Le scienze dell’esperienza nel senso usuale sono scienze di dati di fatto. Gli atti costitutivi dell’esperire pongono il reale individualmente, come esistente nel tempo e nello spazio, come qualcosa che è in questo punto del tempo ed ha questa durata, e questo contenuto di realtà, ma che, considerato secondo la sua essenza, sarebbe potuto essere in un altro punto del tempo; e parimenti come qualcosa che è in questo luogo e con questa figura fisica, ma, considerato secondo la sua essenza, sarebbe potuto essere in qualsiasi luogo e con qualsiasi figura, e parimenti sarebbe potuto variare, mentre di fatto è invariato, o sarebbe potuto variare in maniera diversa da come di fatto è variato.

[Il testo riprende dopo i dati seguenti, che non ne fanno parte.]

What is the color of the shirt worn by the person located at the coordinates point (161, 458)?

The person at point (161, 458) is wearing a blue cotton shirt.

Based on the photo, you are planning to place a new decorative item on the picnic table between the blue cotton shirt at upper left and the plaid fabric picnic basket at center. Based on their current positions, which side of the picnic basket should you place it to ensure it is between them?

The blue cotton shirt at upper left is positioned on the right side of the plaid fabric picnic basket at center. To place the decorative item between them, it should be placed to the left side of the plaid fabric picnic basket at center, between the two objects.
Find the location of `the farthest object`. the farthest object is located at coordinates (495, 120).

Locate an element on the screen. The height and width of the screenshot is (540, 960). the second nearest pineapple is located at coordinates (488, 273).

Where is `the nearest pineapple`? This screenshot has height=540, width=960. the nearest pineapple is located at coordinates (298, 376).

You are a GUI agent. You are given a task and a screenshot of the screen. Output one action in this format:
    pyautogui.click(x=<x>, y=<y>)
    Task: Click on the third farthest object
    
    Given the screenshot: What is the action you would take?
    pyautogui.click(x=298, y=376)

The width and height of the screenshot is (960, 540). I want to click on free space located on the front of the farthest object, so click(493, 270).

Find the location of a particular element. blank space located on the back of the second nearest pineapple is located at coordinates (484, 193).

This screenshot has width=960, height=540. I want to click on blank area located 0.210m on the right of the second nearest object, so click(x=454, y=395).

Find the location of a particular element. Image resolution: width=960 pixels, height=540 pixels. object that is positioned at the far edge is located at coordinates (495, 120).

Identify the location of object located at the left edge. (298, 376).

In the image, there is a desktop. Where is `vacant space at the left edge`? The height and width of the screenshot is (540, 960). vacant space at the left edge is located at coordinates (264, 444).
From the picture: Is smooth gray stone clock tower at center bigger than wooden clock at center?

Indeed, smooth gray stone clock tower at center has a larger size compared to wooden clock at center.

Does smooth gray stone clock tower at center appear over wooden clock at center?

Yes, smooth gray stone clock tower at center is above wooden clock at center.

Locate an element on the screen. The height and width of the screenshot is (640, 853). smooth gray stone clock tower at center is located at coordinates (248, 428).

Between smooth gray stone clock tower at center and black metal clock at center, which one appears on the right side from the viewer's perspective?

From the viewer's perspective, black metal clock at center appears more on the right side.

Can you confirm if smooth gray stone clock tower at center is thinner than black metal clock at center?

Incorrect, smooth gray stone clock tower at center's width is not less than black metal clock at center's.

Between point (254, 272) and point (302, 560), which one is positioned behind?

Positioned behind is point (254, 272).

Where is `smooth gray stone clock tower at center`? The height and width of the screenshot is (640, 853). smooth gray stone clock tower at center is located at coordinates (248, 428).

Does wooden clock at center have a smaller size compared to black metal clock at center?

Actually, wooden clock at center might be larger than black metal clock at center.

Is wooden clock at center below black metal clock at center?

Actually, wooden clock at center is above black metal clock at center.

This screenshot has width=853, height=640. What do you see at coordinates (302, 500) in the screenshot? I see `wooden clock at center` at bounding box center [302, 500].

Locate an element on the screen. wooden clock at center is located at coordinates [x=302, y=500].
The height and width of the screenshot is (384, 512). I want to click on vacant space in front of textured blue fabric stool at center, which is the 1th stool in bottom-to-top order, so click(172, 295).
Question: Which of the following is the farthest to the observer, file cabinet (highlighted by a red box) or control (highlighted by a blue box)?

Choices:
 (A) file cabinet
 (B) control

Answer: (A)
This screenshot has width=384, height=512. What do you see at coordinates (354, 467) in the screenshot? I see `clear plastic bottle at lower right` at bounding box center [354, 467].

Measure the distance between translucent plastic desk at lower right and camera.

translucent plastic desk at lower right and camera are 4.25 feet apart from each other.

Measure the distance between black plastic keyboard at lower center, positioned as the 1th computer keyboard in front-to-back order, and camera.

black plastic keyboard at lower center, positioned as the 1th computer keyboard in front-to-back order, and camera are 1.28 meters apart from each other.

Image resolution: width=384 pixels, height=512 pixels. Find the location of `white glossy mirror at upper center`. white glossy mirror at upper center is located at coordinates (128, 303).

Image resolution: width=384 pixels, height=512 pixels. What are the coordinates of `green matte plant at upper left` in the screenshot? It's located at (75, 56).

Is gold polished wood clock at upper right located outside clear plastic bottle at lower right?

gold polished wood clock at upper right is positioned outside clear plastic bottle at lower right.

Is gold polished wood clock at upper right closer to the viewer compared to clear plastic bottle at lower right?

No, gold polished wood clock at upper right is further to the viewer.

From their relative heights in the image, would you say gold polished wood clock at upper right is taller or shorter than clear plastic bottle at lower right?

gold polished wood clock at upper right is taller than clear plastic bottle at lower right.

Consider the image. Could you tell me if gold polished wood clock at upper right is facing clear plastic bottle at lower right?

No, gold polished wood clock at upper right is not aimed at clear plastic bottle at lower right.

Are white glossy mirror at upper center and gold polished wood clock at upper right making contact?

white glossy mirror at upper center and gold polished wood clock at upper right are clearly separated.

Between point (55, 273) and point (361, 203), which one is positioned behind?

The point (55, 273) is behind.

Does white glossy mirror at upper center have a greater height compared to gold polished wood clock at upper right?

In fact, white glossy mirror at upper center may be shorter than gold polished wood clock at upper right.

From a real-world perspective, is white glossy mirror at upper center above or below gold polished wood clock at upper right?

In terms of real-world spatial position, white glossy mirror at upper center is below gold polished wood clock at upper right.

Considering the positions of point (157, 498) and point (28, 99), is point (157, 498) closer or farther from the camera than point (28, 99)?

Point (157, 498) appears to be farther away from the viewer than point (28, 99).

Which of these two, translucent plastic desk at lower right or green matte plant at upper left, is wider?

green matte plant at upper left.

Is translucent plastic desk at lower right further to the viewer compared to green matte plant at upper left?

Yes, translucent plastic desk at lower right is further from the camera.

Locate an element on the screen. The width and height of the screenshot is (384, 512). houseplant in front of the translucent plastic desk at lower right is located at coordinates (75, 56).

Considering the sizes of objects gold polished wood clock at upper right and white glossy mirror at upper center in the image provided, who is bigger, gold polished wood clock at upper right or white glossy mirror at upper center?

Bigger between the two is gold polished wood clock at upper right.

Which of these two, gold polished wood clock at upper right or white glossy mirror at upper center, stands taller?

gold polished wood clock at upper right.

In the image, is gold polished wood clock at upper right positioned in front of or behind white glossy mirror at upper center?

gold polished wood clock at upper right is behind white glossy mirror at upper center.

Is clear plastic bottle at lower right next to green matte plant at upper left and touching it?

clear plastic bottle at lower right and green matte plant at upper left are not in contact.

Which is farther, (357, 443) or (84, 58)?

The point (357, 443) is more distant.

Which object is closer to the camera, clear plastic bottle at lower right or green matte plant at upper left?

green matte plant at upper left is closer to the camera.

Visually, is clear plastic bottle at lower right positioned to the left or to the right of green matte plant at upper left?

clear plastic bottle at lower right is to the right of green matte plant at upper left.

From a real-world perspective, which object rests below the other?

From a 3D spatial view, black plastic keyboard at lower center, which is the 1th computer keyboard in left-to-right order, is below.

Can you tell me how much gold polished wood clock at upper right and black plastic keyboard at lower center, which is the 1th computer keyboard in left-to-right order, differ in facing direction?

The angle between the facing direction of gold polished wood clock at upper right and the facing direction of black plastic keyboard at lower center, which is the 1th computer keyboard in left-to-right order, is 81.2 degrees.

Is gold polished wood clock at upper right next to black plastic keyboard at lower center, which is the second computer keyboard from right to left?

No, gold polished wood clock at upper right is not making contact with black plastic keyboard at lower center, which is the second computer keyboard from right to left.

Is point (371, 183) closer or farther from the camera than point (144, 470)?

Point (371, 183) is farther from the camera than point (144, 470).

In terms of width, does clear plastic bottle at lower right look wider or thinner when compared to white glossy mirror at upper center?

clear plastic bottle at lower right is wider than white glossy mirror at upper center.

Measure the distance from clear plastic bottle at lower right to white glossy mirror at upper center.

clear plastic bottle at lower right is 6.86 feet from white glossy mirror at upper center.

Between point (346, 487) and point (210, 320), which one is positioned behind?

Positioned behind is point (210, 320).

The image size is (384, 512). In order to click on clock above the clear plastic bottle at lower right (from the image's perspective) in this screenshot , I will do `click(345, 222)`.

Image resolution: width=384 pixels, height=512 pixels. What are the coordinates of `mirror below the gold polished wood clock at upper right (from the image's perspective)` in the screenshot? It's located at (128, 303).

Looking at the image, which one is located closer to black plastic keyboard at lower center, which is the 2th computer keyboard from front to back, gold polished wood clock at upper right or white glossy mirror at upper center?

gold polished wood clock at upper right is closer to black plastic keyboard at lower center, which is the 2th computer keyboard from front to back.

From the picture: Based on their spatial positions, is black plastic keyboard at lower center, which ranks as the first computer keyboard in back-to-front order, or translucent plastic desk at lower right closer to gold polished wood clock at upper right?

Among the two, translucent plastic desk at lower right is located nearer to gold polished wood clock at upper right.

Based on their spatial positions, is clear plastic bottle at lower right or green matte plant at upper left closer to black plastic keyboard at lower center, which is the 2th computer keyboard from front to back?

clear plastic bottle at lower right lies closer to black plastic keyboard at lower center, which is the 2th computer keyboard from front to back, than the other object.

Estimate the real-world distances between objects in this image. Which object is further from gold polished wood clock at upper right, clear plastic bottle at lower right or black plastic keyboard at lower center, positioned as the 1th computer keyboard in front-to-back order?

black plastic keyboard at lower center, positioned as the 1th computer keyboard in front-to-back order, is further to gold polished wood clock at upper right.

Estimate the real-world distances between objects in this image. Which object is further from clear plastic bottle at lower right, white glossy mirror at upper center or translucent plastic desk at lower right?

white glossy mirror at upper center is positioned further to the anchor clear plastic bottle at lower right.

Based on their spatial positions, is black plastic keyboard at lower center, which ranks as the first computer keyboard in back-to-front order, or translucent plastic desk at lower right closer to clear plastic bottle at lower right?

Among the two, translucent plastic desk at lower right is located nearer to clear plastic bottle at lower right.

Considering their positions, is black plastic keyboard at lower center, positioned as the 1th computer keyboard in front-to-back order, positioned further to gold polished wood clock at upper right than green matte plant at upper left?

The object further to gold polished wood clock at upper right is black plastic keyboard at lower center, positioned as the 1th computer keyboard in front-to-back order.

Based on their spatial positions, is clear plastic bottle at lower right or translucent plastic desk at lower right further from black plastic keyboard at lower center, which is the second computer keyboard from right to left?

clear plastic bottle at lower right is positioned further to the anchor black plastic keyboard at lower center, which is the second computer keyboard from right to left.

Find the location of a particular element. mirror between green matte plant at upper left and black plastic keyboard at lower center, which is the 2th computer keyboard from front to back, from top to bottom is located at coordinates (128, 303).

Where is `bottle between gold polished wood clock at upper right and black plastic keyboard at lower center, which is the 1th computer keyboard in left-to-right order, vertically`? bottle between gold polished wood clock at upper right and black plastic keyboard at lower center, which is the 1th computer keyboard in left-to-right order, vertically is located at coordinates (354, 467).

L’essere individuale di ogni specie è quindi, per esprimerci in modo del tutto generale, “casuale”. È così, ma per la sua stessa essenza sarebbe potuto essere diversamente.

Ma il senso di questa causalità, che è caratteristica della fatticità, trova il suo limite in quanto si riferisce correlativamente ad una “necessità”, che non significa il semplice sussistere fattizio di una regola valida per un ordinamento di dati di fatto spazio-temporali, ma ha il carattere della necessito essenziale ed è con ciò connessa con la universalità essenziale. Dicendo: ogni dato di fatto potrebbe «per essenza» essere diverso da quello che è, lasciammo già intendere che al senso di ogni essere casuale si conviene di avere appunto un’essenza, un eidos afferrabile a priori, e che questa essenza si inserisce in un ordinamento di verità essenziali di diverso grado di generalità. Un oggetto individuale non è qualcosa di semplicemente individuale, un effimero «questo qui», ma, in quanto è «in se stesso» così e così costituito, possiede come propria caratteristica dei predicati essenziali che necessariamente gli competono (competono cioè all’ente «come è in sé stesso»), oltre ai quali può ricevere poi altre determinazioni secondarie e casuali.